Step 1: Create an S3 bucket and Glue database

export AWS_REGION=us-west-2
export ICEBERG_BUCKET=my-iceberg-demo-bucket
export GLUE_DB=rw_quickstart

aws s3 mb "s3://${ICEBERG_BUCKET}" --region "${AWS_REGION}"

# Athena needs an output location for query results
export ATHENA_OUTPUT="s3://${ICEBERG_BUCKET}/athena-results/"

aws glue create-database \
  --region "${AWS_REGION}" \
  --database-input "{\"Name\":\"${GLUE_DB}\"}"

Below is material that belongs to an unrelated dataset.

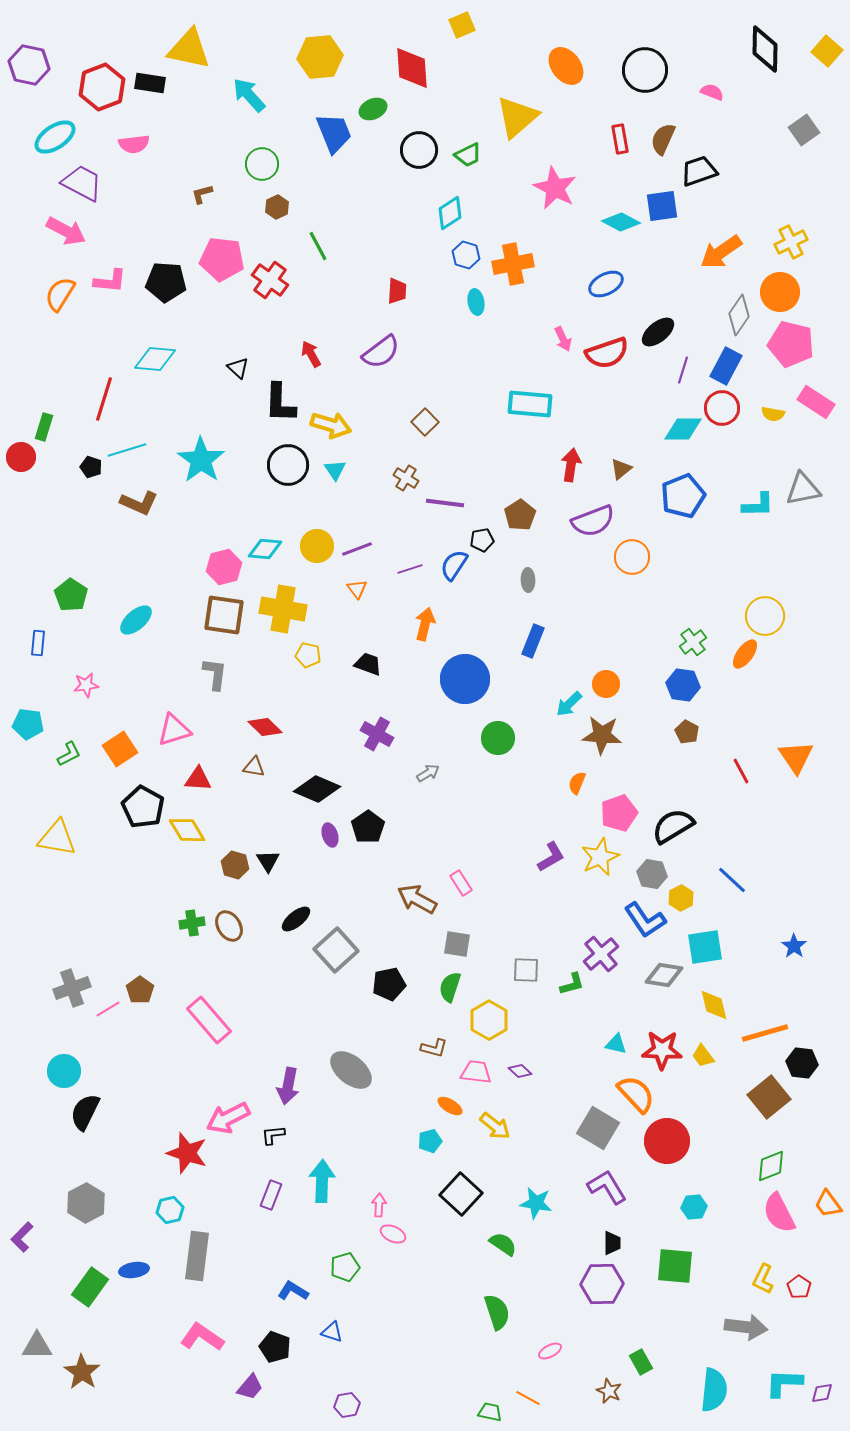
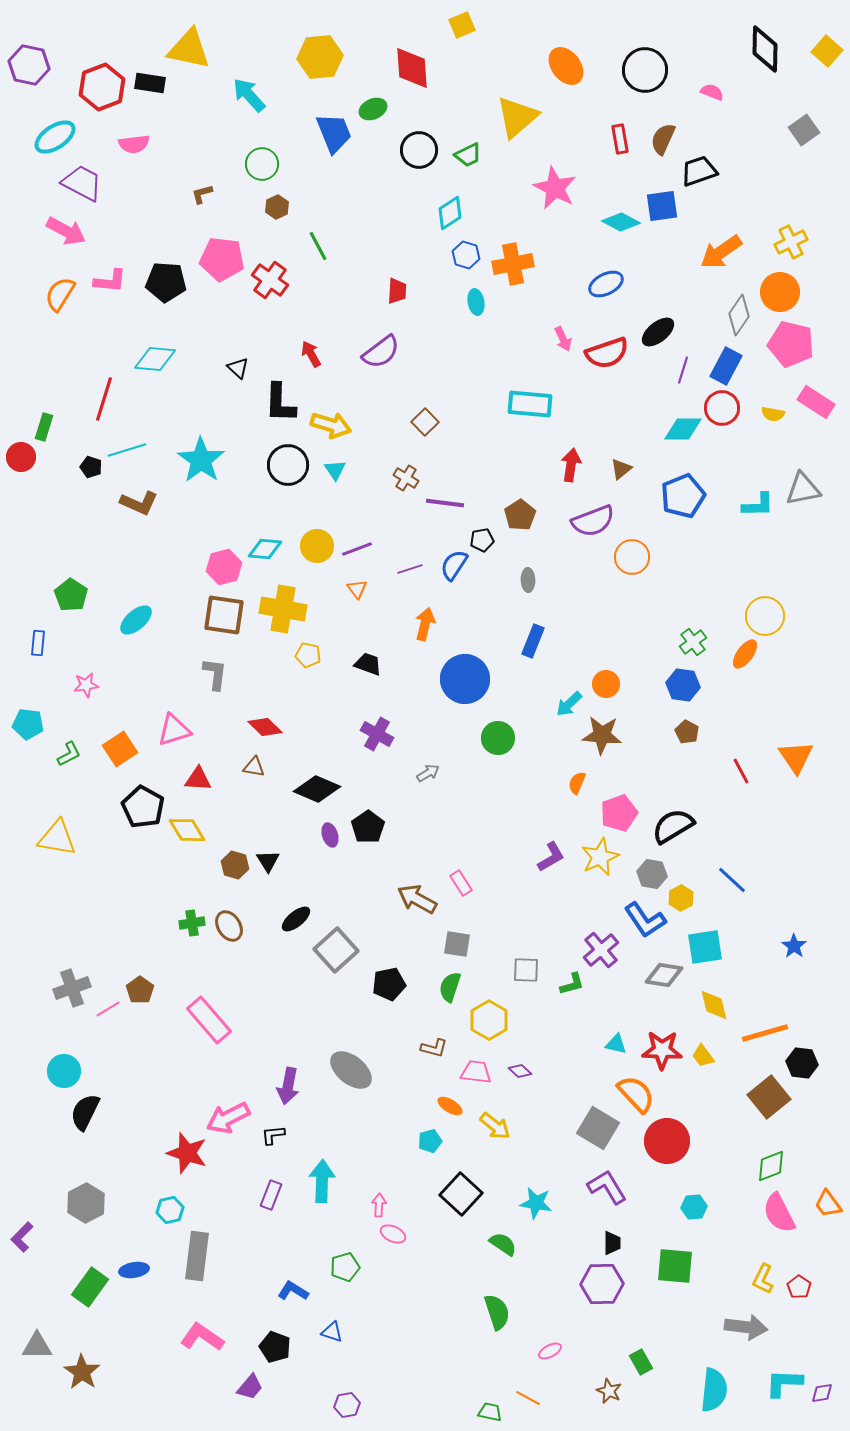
purple cross at (601, 954): moved 4 px up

Step 2: Create an Iceberg table in Glue (via Athena)

Create the table:
aws athena start-query-execution \
  --region "${AWS_REGION}" \
  --query-string "CREATE TABLE ${GLUE_DB}.rw_events (id int, event_type string, event_ts timestamp) LOCATION 's3://${ICEBERG_BUCKET}/warehouse/${GLUE_DB}/rw_events/' TBLPROPERTIES ('table_type'='ICEBERG')" \
  --result-configuration "OutputLocation=${ATHENA_OUTPUT}"
Optionally insert some rows (so you can see data immediately when reading in RisingWave):
aws athena start-query-execution \
  --region "${AWS_REGION}" \
  --query-string "INSERT INTO ${GLUE_DB}.rw_events VALUES (100,'seed','2026-01-01 00:00:00'),(101,'seed','2026-01-01 00:01:00')" \
  --result-configuration "OutputLocation=${ATHENA_OUTPUT}"
For production usage, you should check the Athena query execution status before continuing. For brevity, this quickstart omits polling.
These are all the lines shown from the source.